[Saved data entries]
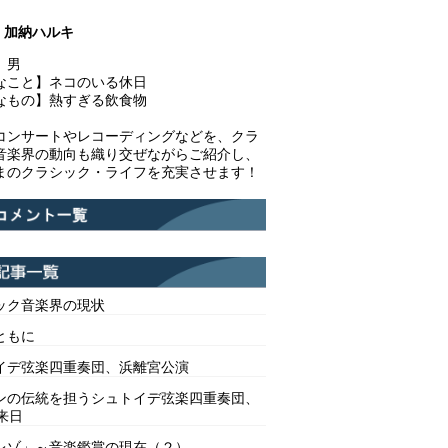
加納ハルキ
】男
なこと】ネコのいる休日
なもの】熱すぎる飲食物
コンサートやレコーディングなどを、クラ
音楽界の動向も織り交ぜながらご紹介し、
まのクラシック・ライフを充実させます！
ック音楽界の現状
ともに
イデ弦楽四重奏団、浜離宮公演
ンの伝統を担うシュトイデ弦楽四重奏団、
来日
レゾ」～音楽鑑賞の現在（２）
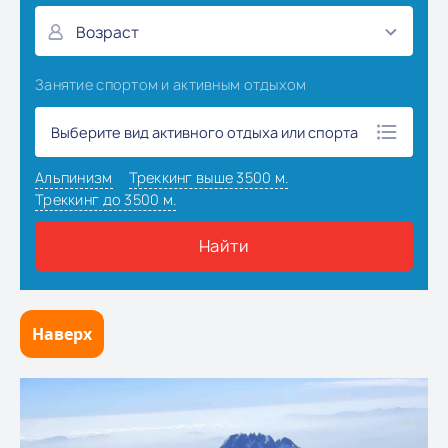
Наверх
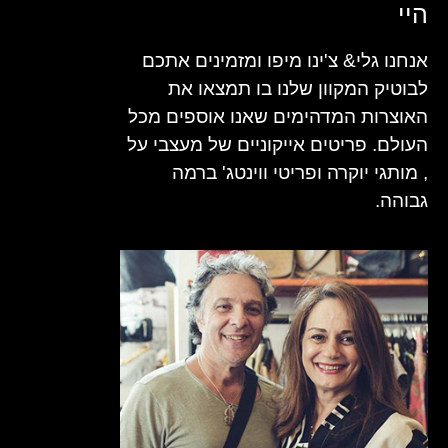
היי
אנחנו גלי& צ'ינו מיפו ומזמינים אתכם
לבוטיק המקוון שלנו בו תמצאו את
האוצרות המדהימים שאנו אוספים מכל
העולם. פריטים אייקוניים של מעצבי על
, מותגי יוקרה ופריטי ווינטג' ברמה
גבוהה.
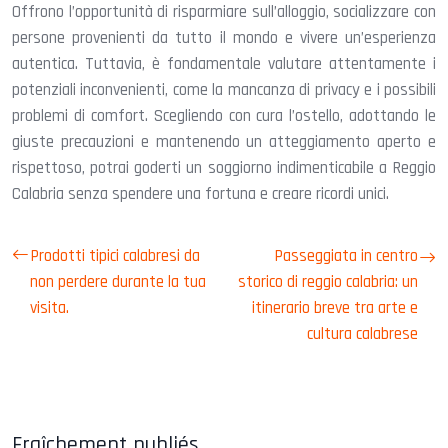
Offrono l’opportunità di risparmiare sull’alloggio, socializzare con
persone provenienti da tutto il mondo e vivere un’esperienza
autentica. Tuttavia, è fondamentale valutare attentamente i
potenziali inconvenienti, come la mancanza di privacy e i possibili
problemi di comfort. Scegliendo con cura l’ostello, adottando le
giuste precauzioni e mantenendo un atteggiamento aperto e
rispettoso, potrai goderti un soggiorno indimenticabile a Reggio
Calabria senza spendere una fortuna e creare ricordi unici.
Prodotti tipici calabresi da
Passeggiata in centro
non perdere durante la tua
storico di reggio calabria: un
visita.
itinerario breve tra arte e
cultura calabrese
Fraîchement publiés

Problem requirements
Each line above starting at the one holding "האוצרות המדהימים שאנו אוספים מכל" and ending at the one holding "storico di reggio calabria: un" should be set down exactly as it stands, both ends included, with no pictures.

Solution to the problem
האוצרות המדהימים שאנו אוספים מכל
העולם. פריטים אייקוניים של מעצבי על
, מותגי יוקרה ופריטי ווינטג' ברמה
גבוהה.
Offrono l’opportunità di risparmiare sull’alloggio, socializzare con
persone provenienti da tutto il mondo e vivere un’esperienza
autentica. Tuttavia, è fondamentale valutare attentamente i
potenziali inconvenienti, come la mancanza di privacy e i possibili
problemi di comfort. Scegliendo con cura l’ostello, adottando le
giuste precauzioni e mantenendo un atteggiamento aperto e
rispettoso, potrai goderti un soggiorno indimenticabile a Reggio
Calabria senza spendere una fortuna e creare ricordi unici.
Prodotti tipici calabresi da
Passeggiata in centro
non perdere durante la tua
storico di reggio calabria: un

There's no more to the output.